Save Stonehenge World Heritage Site (SSWHS) had appealed against a decision to refuse a challenge of approved plans to build a two-mile tunnel near the Salisbury landmark.

This scheme would have overhauled eight miles of the A303 from Amesbury to Berwick Down.

At a hearing in July, SSWHS argued the approval for the development by Huw Merriman, then-minister of state for rail and HS2, which came a year earlier, breached a duty to act fairly.

But days later, Chancellor Rachel Reeves confirmed the government “would not move forwards” with the project as she set out cuts to public spending.

The Department for Transport (DfT) defended the appeal, and in a ruling on Wednesday, Sir Keith Lindblom, sitting with Lord Justice Lewis and Lord Justice Stuart-Smith, rejected SSWHS’s bid.
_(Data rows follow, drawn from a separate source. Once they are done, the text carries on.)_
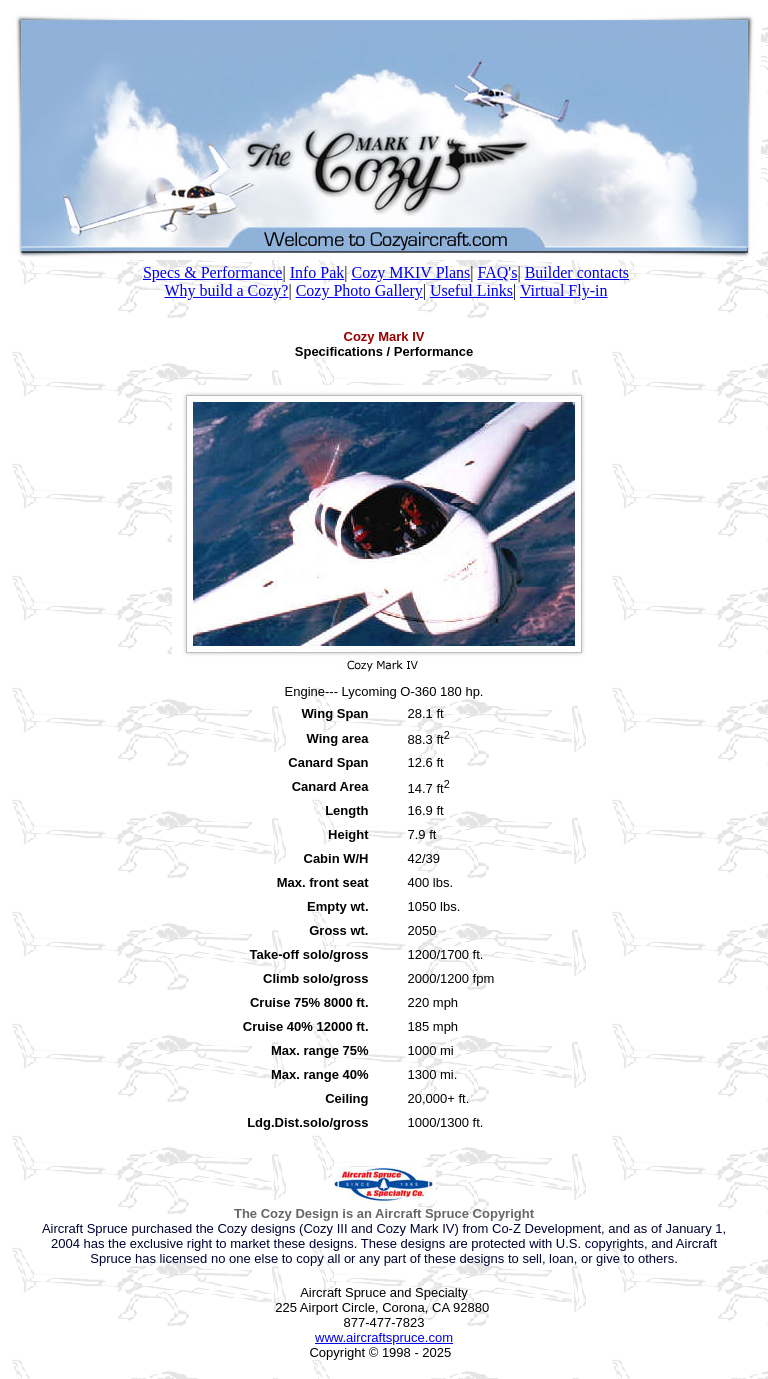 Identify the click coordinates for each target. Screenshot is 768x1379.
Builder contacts (577, 272)
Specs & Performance (213, 272)
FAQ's (498, 272)
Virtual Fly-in (563, 290)
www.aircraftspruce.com (384, 1337)
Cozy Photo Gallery (359, 290)
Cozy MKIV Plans (410, 272)
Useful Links (471, 290)
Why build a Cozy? (227, 290)
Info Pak (317, 272) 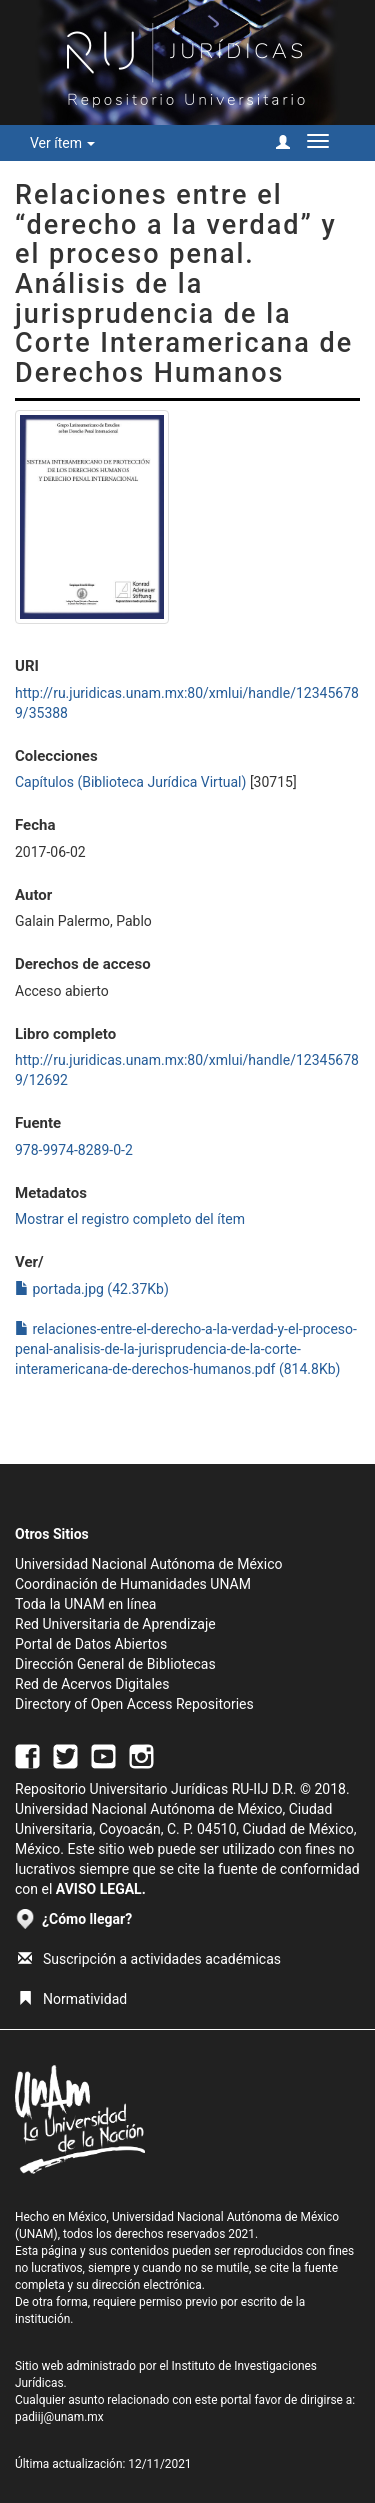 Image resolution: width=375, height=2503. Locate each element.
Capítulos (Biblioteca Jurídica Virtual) (130, 782)
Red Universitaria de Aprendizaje (115, 1624)
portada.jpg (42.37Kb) (92, 1289)
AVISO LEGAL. (101, 1889)
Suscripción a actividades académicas (149, 1959)
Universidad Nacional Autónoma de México (149, 1564)
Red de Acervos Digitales (92, 1684)
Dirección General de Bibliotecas (115, 1664)
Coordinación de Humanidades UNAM (133, 1584)
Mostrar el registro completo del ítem (130, 1219)
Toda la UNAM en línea (85, 1604)
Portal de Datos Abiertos (91, 1644)
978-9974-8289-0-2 (74, 1150)
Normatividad (72, 1999)
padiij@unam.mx (59, 2417)
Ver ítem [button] (62, 143)
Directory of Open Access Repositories (134, 1704) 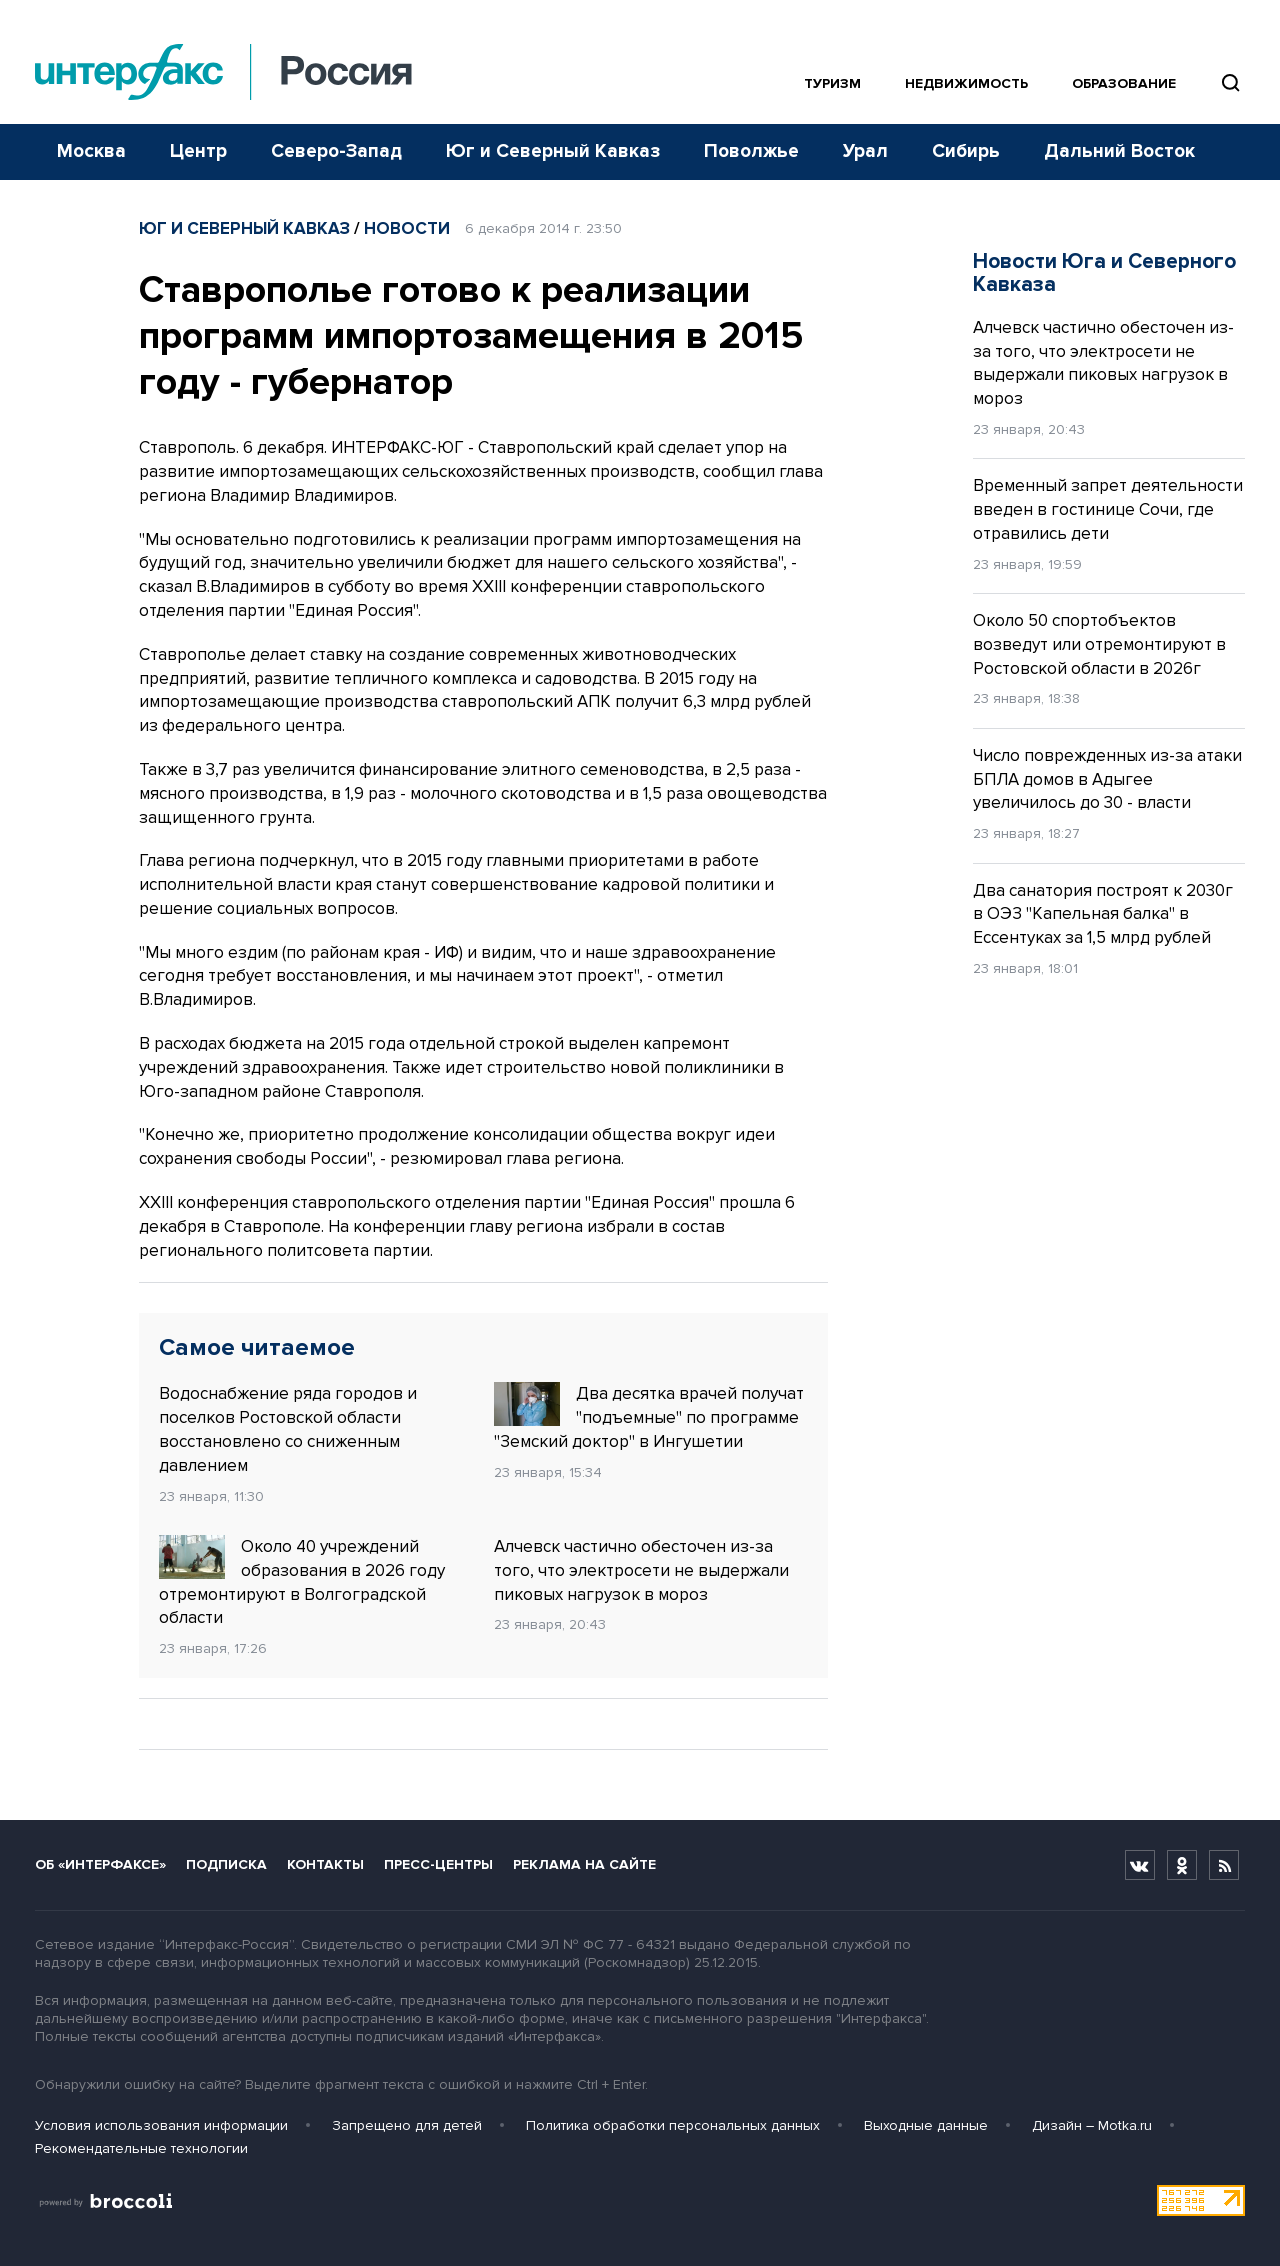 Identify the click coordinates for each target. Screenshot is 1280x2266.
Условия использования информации (161, 2125)
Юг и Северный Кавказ (553, 151)
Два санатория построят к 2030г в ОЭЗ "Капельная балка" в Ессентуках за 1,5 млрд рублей (1103, 914)
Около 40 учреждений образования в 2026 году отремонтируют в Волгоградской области (302, 1581)
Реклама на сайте (584, 1864)
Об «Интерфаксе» (100, 1864)
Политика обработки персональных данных (673, 2125)
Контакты (325, 1864)
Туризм (832, 83)
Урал (865, 151)
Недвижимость (966, 83)
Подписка (226, 1864)
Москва (91, 151)
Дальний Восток (1119, 151)
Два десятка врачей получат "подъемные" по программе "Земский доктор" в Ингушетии (649, 1417)
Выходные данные (926, 2125)
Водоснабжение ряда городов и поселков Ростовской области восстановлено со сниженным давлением (288, 1429)
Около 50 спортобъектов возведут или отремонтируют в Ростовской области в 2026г (1099, 644)
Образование (1124, 83)
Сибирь (966, 151)
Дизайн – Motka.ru (1092, 2125)
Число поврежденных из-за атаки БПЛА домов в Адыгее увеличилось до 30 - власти (1107, 779)
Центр (198, 151)
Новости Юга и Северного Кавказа (1104, 273)
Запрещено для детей (407, 2125)
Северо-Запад (336, 151)
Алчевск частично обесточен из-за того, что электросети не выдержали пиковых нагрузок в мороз (641, 1570)
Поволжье (751, 151)
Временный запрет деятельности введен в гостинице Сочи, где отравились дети (1108, 509)
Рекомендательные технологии (141, 2148)
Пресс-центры (438, 1864) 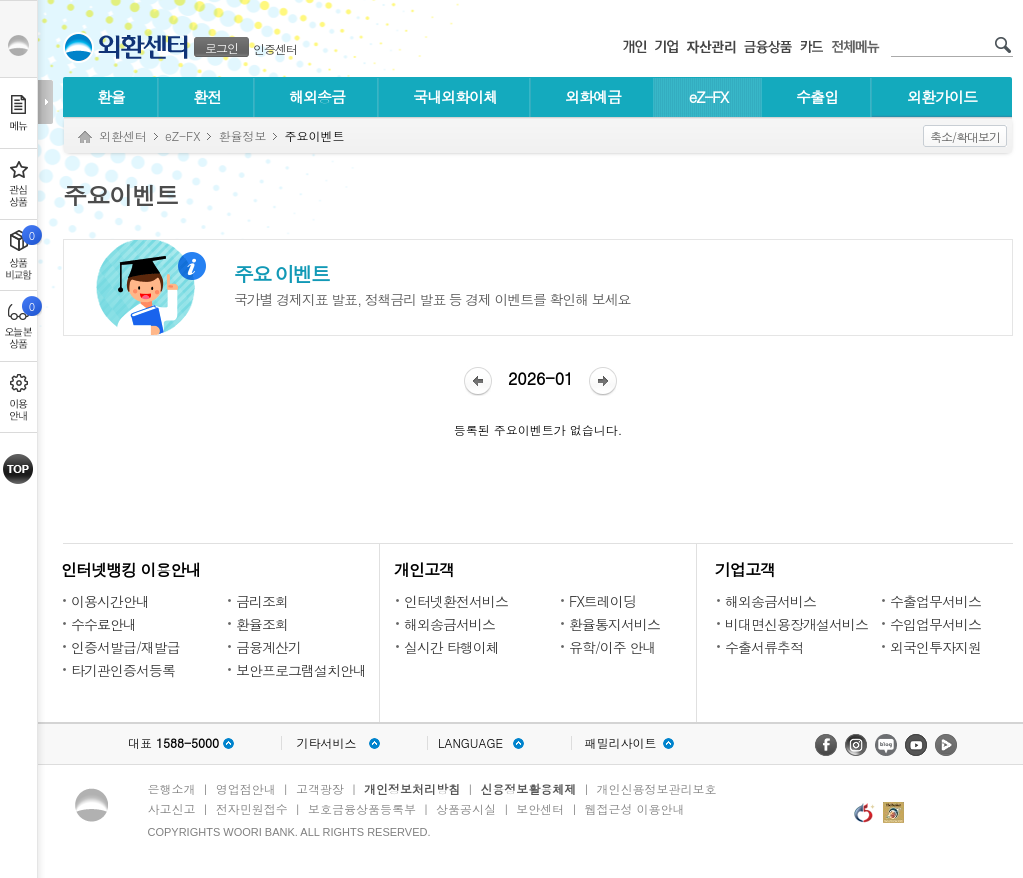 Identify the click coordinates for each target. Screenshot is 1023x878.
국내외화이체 (455, 96)
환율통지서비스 (614, 624)
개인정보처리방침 (412, 788)
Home (85, 137)
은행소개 (172, 788)
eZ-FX (708, 96)
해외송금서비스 (449, 624)
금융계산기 (268, 647)
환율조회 (262, 624)
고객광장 (320, 788)
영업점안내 (246, 788)
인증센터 (275, 48)
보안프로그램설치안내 (301, 670)
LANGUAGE (470, 743)
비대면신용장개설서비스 (796, 624)
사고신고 (172, 808)
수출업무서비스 (935, 601)
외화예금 (593, 96)
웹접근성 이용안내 (635, 808)
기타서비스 (327, 743)
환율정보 (242, 135)
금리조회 (262, 601)
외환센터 (123, 135)
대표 (173, 743)
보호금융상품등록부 (362, 808)
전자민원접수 (252, 808)
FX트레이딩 (602, 601)
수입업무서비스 (935, 624)
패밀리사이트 (621, 743)
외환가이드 (942, 96)
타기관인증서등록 (123, 670)
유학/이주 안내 (612, 647)
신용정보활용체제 (528, 788)
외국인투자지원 (935, 647)
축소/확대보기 (965, 136)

The proposed Stonehenge tunnel, which was scrapped by Chancellor Rachel Reeves in July The proposed Stonehenge tunnel, which was scrapped by Chancellor Rachel Reeves in July (Image: Newsquest) In a 60-page ruling, the judges said their decision was “not to gauge the environmental or societal merits of the development proposed” but was “concerned only with the lawfulness of the decision actually made”.

They said they believed the DfT was “lawfully entitled” to approve the proposal, adding that the scheme was “directed at two significant problems”.

They were the “high levels of traffic congestion on that stretch of the A303” and the “presence in the World Heritage Site of a major road on which movement of vehicles is both visible and audible from the henge”.

On Wednesday, John Adams, chair of the Stonehenge Alliance and a director of SSWHS, issued a statement in response to the ruling.

He said: “While we are disappointed with the judgment, we are encouraged that public funding for the scheme has been cancelled.

“We welcome the new Labour government’s realisation that it was unaffordable as well as highly damaging.

“The fact that the court will only look at mistakes in process and not the veracity of evidence or arguments makes the job of challenging damaging developments extremely difficult.

“This judgment appears to give already powerful ministers even greater leeway to be ignorant of the facts. 

“We shall be considering our options, including any application for permission to appeal to the Supreme Court, as this case could have wider implications.”

SSWHS says the Stonehenge World Heritage site would “be a construction site today” had its decade-long campaign not taken place.